Uma babá de 38 anos de Ohio provavelmente passará vários anos atrás das grades depois de admitir efetivamente que matando uma criança de 21 meses que morreu de traumatismo cranioencefálico enquanto estava sob seus cuidados no ano passado.
Kori A. Seavers esta semana defendeu uma acusação de homicídio culposo, uma acusação de crianças em perigo e uma acusação de agressão criminosa na morte brutal do jovem William Bova, registros judiciais revisados por Law
Uma confissão de Alford é funcionalmente equivalente a uma confissão de culpa, na medida em que resulta numa condenação, mas permite ao arguido manter a sua alegação de inocência, ao mesmo tempo que admite que o estado tem provas suficientes para condená-lo em julgamento.
De acordo com um relatório do Sandusky Register, policiais do Departamento de Polícia de Freemont em 20 de setembro de 2022 responderam a uma residência no quarteirão 600 da Sixth Street a uma ligação sobre uma criança que não respondia.
Seavers, que fez a ligação de emergência, era o morador da casa e administrava uma creche na residência, cuidando de várias crianças diariamente. Na época, ela também cuidava da irmã de 4 anos da vítima, entre outras crianças.

Kori A. Seavers (Departamento de Polícia de Freemont)
Chegando lá, os socorristas disseram que encontraram a criança inconsciente e sem respirar dentro da creche domiciliar e a levaram ao hospital para tratamento. Posteriormente, ele foi transferido para um hospital infantil em Toledo, onde William sucumbiu aos ferimentos e foi declarado morto em 24 de setembro.
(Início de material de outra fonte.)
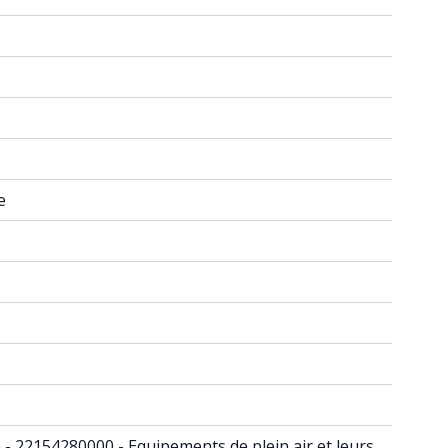
e
in - 22154280000 - Equipements de plein air et leurs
Em uma entrevista com os investigadores, Seavers disse às autoridades que no início do dia ela havia deixado William sozinho por cerca de dois minutos enquanto preparava uma mamadeira para ele. Quando ela voltou, ela trocou a fralda dele e o sentou ereto. Logo depois, Seavers afirmou que a criança 'caiu para frente com o rosto no chão', Toledo, Ohio, afiliada da CBS WTOL relatado . Ela teria dito que quando o pegou, ele estava completamente flácido e sem resposta, o que a levou a ligar para o 911.
A babá teria dito às autoridades que tal comportamento autolesivo era típico de William, o que os familiares da criança disseram ser verdade.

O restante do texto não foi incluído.